It has not all be smooth sailing, however.

Kulak’s was the latest notable mistake for Edmonton in the playoffs.

In Game 7 of the Western Conference Second Round against the Vancouver Canucks, the Oilers were up 3-0 midway through the third period when forward Ryan McLeod gave the puck away, leading to a goal from Conor Garland with 8:33 remaining.

Canucks defenseman Filip Hronek cut it to 3-2 with 4:36 left, which made for a stressful finish to the game, but the Oilers were able to hang on.

In Game 1 against the Canucks, the Oilers were up 4-1 late in the second period when Vancouver center Elias Lindholm sent a centering pass out from the goal line that hit the stick of Edmonton goalie Stuart Skinner and bounced into the net. The Canucks came back to win 5-4.

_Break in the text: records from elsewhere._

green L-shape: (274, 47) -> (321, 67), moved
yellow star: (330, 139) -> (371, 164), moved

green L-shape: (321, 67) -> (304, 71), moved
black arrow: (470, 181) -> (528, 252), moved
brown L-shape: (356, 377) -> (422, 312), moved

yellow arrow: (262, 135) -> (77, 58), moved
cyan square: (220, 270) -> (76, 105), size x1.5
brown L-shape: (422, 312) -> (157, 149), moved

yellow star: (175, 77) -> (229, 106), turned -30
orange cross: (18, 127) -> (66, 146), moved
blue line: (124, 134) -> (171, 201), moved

In Game 5 against Vancouver, Edmonton defenseman Evan Bouchard tried to step out in front of his own net with the puck and lost it, leading to the tying goal from Phillip Di Giuseppe at 5:14 of the second period on the way to a 3-2 loss.

Edmonton is hoping to clean up its game in this series and did so for the most part in Game 1.

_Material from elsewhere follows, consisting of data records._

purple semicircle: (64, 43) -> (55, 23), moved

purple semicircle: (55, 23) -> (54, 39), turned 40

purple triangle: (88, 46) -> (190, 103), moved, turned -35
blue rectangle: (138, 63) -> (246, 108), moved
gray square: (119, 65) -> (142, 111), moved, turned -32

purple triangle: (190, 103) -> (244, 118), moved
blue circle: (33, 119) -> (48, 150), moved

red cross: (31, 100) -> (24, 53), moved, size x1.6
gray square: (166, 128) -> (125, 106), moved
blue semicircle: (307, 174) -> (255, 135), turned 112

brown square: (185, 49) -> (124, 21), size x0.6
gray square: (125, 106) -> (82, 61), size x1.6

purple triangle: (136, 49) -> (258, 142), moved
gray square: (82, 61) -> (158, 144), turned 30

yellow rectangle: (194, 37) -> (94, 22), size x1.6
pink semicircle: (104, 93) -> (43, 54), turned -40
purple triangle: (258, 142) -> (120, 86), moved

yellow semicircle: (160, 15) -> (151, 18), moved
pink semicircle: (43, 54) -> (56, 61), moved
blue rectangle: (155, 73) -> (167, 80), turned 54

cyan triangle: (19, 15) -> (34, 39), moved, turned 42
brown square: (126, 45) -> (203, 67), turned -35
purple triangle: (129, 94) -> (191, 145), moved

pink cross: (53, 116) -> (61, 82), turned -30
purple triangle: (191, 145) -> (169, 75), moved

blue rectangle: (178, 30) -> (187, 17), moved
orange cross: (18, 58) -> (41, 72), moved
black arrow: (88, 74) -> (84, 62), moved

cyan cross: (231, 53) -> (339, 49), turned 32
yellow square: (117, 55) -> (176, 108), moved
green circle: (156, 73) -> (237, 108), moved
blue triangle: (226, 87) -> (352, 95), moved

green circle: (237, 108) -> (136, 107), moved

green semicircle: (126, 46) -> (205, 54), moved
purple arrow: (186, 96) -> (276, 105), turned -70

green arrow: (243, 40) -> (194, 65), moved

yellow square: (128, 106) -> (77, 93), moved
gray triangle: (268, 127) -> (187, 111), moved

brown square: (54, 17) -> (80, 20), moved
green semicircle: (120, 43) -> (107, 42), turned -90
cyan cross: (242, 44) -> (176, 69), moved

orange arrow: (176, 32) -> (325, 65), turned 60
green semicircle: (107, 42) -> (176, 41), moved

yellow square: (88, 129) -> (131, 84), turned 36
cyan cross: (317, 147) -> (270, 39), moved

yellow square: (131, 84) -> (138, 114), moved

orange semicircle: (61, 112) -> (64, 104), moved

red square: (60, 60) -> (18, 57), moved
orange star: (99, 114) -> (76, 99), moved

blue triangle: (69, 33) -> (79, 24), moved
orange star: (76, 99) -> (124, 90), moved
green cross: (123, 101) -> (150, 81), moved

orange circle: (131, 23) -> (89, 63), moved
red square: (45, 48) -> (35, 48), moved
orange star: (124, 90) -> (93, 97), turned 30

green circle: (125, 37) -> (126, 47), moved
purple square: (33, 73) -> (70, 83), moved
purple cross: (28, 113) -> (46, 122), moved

“I thought as the night went on, we had the start we wanted and then they had their push and their time in the O-zone, and the important part for us was Stu and how well he played,” Kulak said. “Anytime you have a goalie and you have confidence in him that he’ll make those initial stops, it kind of spreads through the whole group and makes everyone feel comfortable. We didn’t deviate from the plan at all, and no one tried to take things in their own hands and go on their own page. I think that’s what we’ve been doing lately, and it’s worked out for us.”

Outside of his mistake, Kulak had a strong game for the Oilers on Thursday. He had an assist and two shots on goal, playing 20:18.

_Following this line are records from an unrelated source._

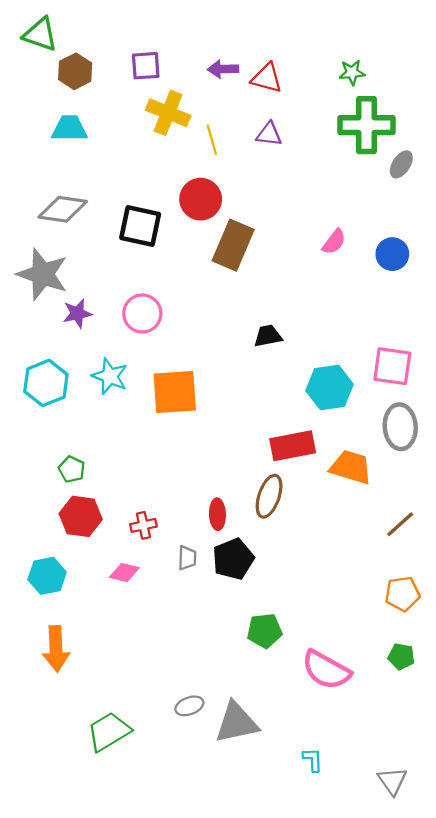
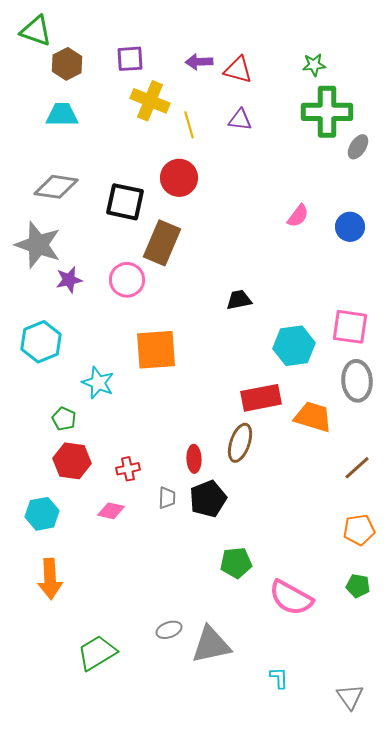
brown rectangle: (233, 245) -> (162, 243), moved
cyan star: (110, 376) -> (98, 383), moved

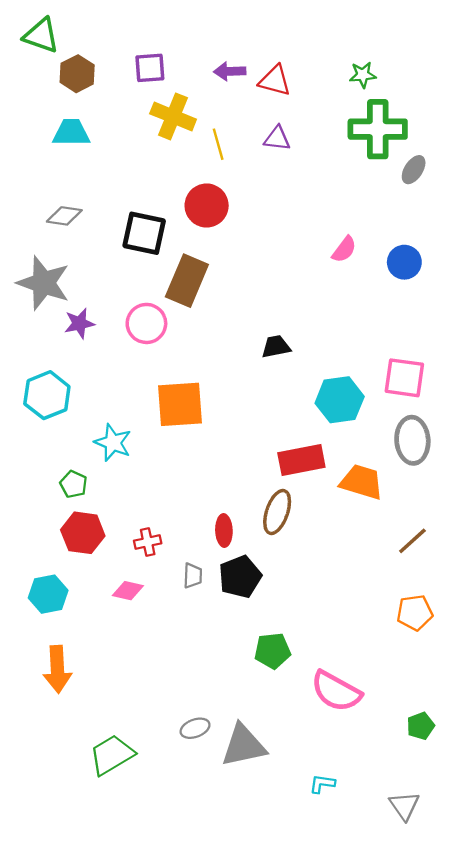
gray diamond: (56, 187) -> (64, 216), size x0.7
green pentagon: (358, 586) -> (421, 726), moved, turned -30
cyan L-shape: (279, 678) -> (322, 784), turned -80

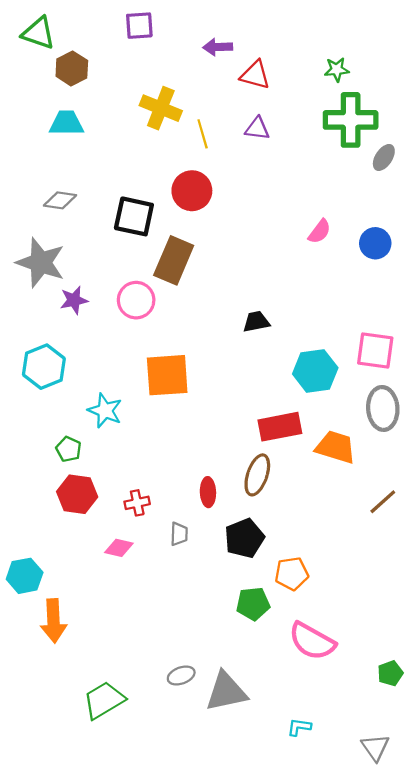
purple square: (150, 68) -> (139, 26), moved
purple arrow: (230, 71) -> (218, 47), moved
black pentagon: (240, 577) -> (244, 538), moved
cyan hexagon: (48, 594) -> (25, 576), moved
orange pentagon: (415, 613) -> (292, 574), moved

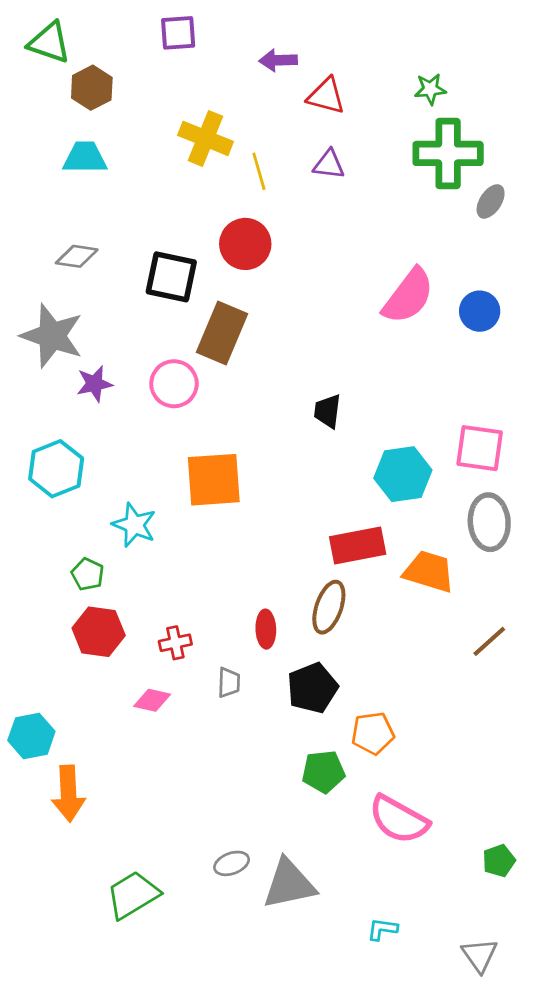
pink semicircle: (320, 231) -> (408, 296), size x1.8
black trapezoid: (256, 322) -> (327, 411), turned -72

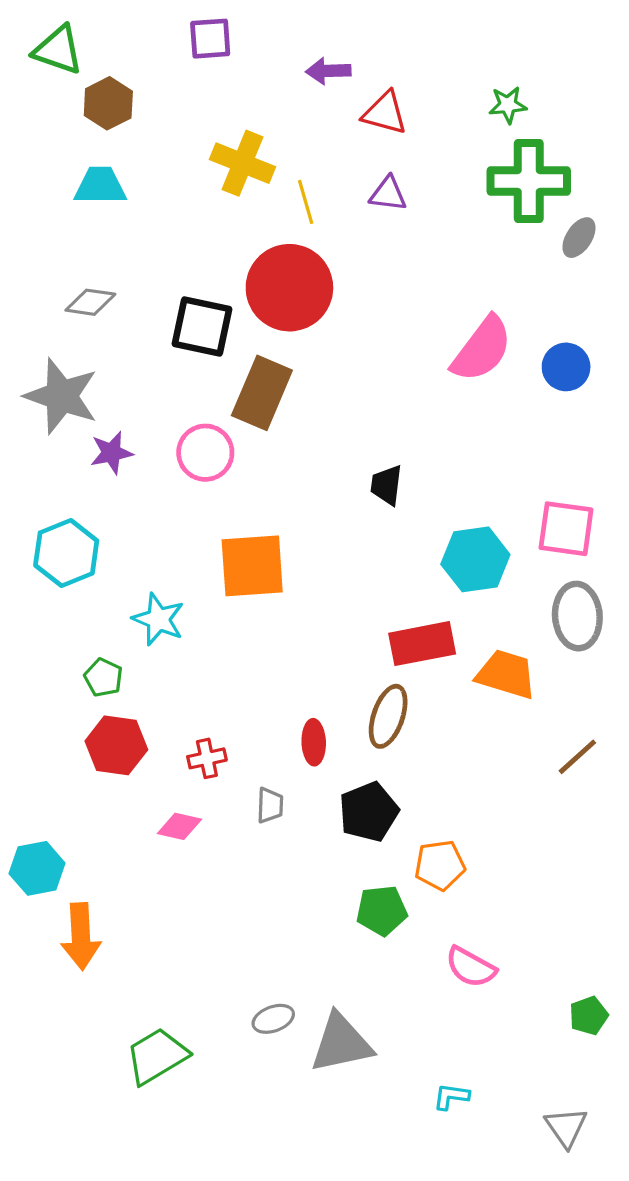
red circle: (245, 244) -> (289, 288), size x1.4
pink semicircle: (399, 820) -> (471, 967), size x0.7

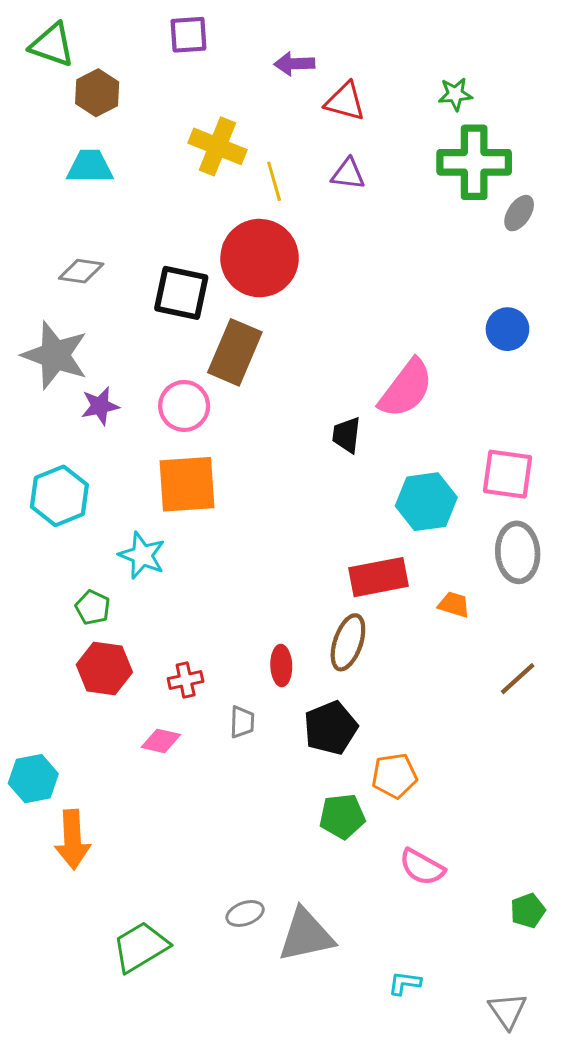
pink semicircle: (482, 349) -> (406, 389), moved
orange square: (252, 566) -> (187, 484), moved
orange trapezoid: (506, 674) -> (454, 605), size x0.6

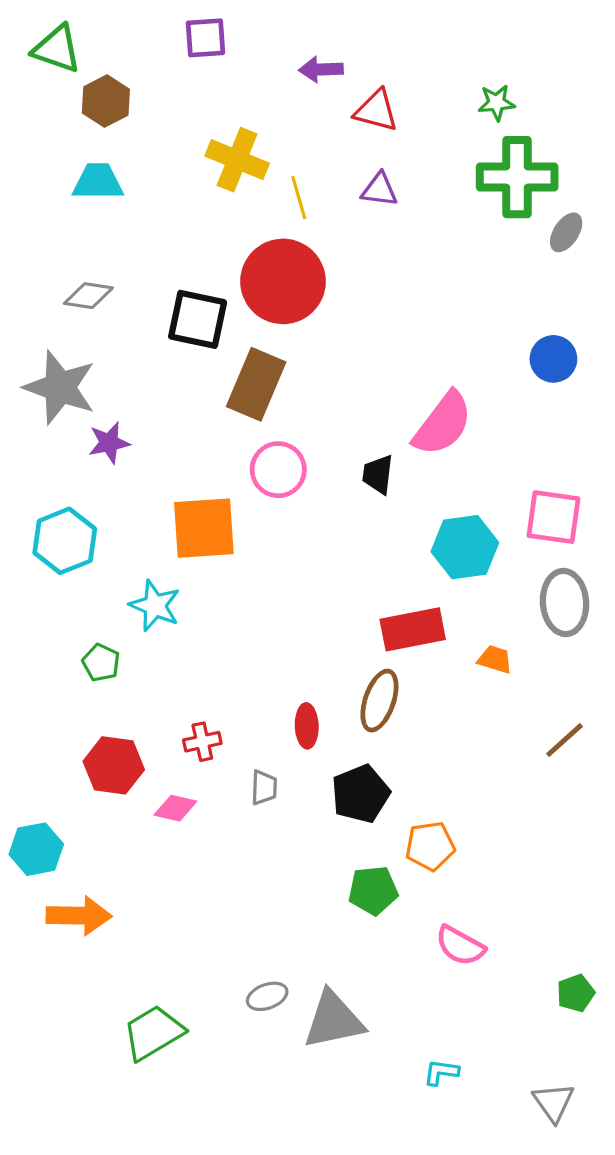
pink circle: (184, 406) -> (278, 470), moved
red hexagon: (104, 668) -> (114, 765), moved
orange arrow: (72, 840) -> (79, 916), turned -86

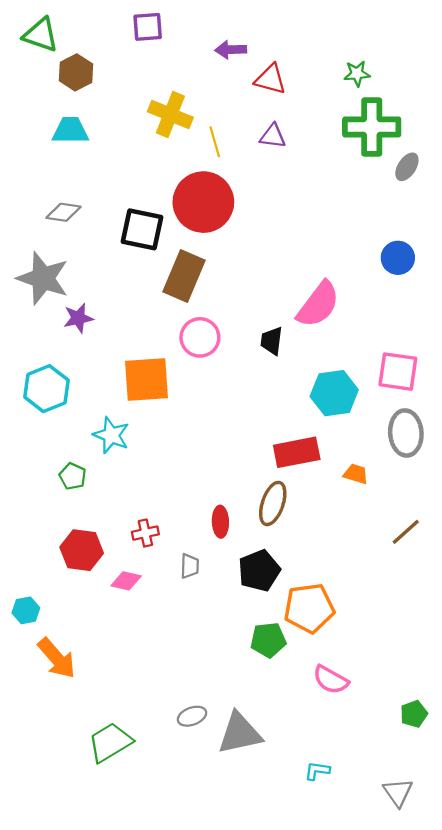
orange pentagon: (430, 846) -> (309, 608), size x1.4
cyan hexagon: (36, 849) -> (26, 610), size x0.7
orange arrow: (79, 916) -> (57, 658), turned 48

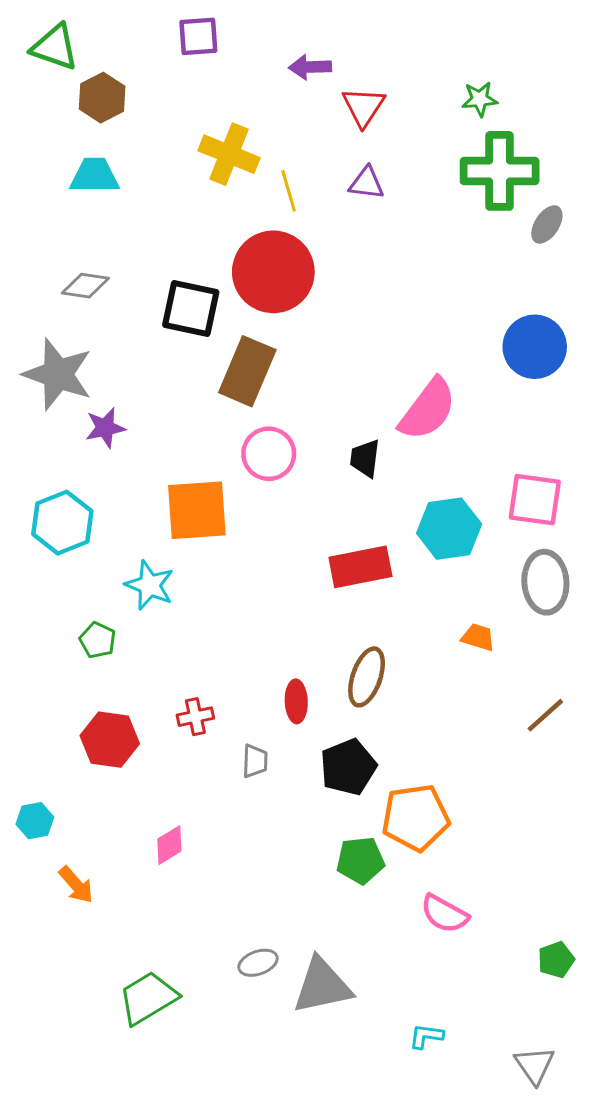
red triangle: (270, 79) -> (363, 107), turned 48
blue circle: (398, 258) -> (535, 347), size x1.4
red rectangle: (297, 452) -> (360, 567), moved
pink diamond: (126, 581) -> (169, 845), moved, turned -44
orange arrow: (57, 658) -> (76, 885), size x0.7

“Brett’s been an outstanding player throughout the regular season, he’s really elevated his play in the playoffs and as good as any game we’re going to play as a team or as individuals, there are always going to be mistakes,” Knoblauch said. “There was a mistake on that play, but he made a lot of positive plays. He had a big impact last night and throughout the playoffs, so we just move on.”

Knoblauch is not one to chastise his players, particularly after one makes an obvious mistake. McLeod did not see the ice the rest of the period after his miscue, but Kulak was needed following his own error and took his next shift.

“There’s not much to handle. He’s a professional and he knows,” Knoblauch said of Kulak. “When a player makes a mistake, he knows and they don’t need it to be pointed out to him. You just move on, there’s not much for a coach to do.”